The image above isn't from New York. It's from Amsterdam, where moving house by bike is almost certainly old news. But a recent article and slideshow in the New York Times suggests that moving house by bike is becoming a thing in the Big Apple too.
Covering a recent move by a video training manager named Ms. Ross, from the Lower East Side to an apartment near Union Square, the article describes how four cargo bike riders from the New York City Cargo Bike Collective helped Ross move everything from video production equipment to a seven-foot-tall wooden bookshelf. The cost for Ross—a member of the collective—was $400. The regular price would have been somewhere around $600.
Now, we've covered bicycle-powered house moves before. So, in some ways, this story is old news for us TreeHuggers. But besides the awesome fact that the New York Times is now covering cargo bike culture, this story is also worth noting because it's an important reminder of some really basic green-living principles:
1) The smaller your living space, the less stuff you will need/want to own.
2) The less stuff you own, the less resources it takes to move it around.
3) The closer together our homes are, the easier it is to move from one place to another—and potentially dispense with the private car altogether.

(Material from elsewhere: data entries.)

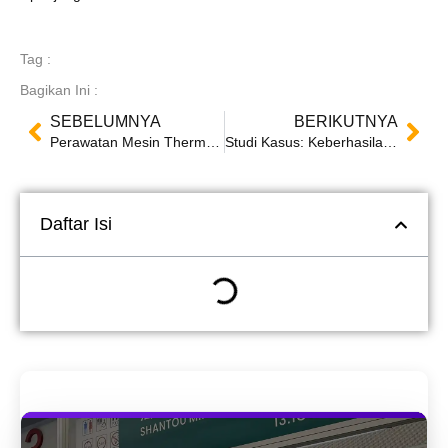
Tag :
Bagikan Ini :
SEBELUMNYA
BERIKUTNYA
Perawatan Mesin Thermoforming: Kiat untuk Umur Panjang dan Performa
Studi Kasus: Keberhasilan Implementasi Mesin Thermoforming di Fasilitas Manufaktur
Daftar Isi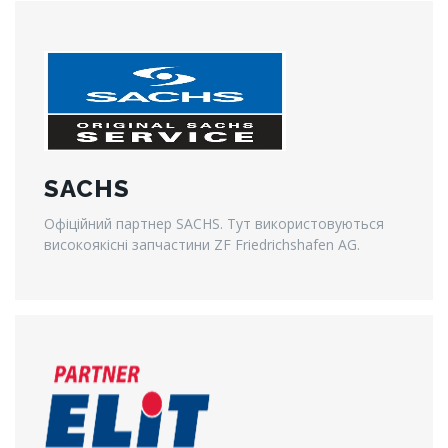
SACHS
Офіційний партнер SACHS. Тут використовуються
високоякісні запчастини ZF Friedrichshafen AG.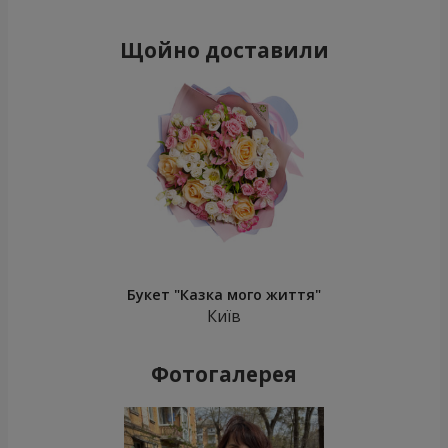
Щойно доставили
Букет "Казка мого життя"
Київ
Фотогалерея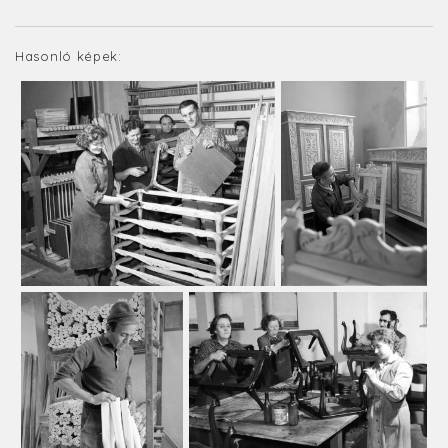
Hasonló képek: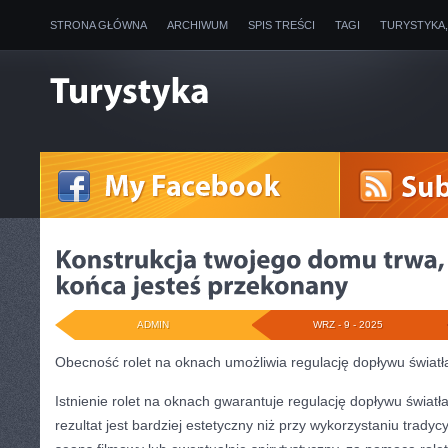
STRONA GŁÓWNA
ARCHIWUM
SPIS TREŚCI
TAGI
TURYSTYKA
ADMIN
WRZ - 9 - 2025
Obecność rolet na oknach umożliwia regulację dopływu światł
Istnienie rolet na oknach gwarantuje regulację dopływu światła
rezultat jest bardziej estetyczny niż przy wykorzystaniu tradyc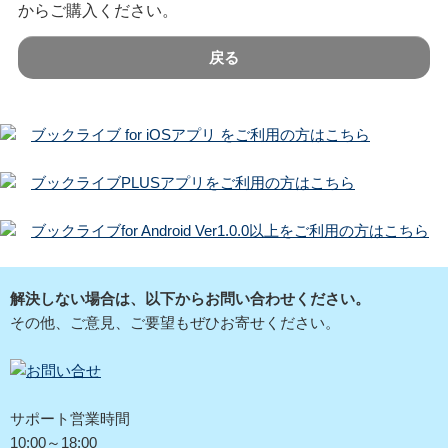
からご購入ください。
戻る
ブックライブ for iOSアプリ をご利用の方はこちら
ブックライブPLUSアプリをご利用の方はこちら
ブックライブfor Android Ver1.0.0以上をご利用の方はこちら
解決しない場合は、以下からお問い合わせください。
その他、ご意見、ご要望もぜひお寄せください。
サポート営業時間
10:00～18:00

In other words, how we live very much shapes the types of solutions available to us. We already know that city living tends to reduce your carbon footprint. But we tend to forget that this reduction isn't just about the amount of stuff/resources we need—but rather a reflection of the fact that by using fewer resources, we open ourselves up to entirely different solutions for the lives we want to live. It's a qualitative change, not just a quantitative one—but the quantitative one is what makes the qualitative one possible.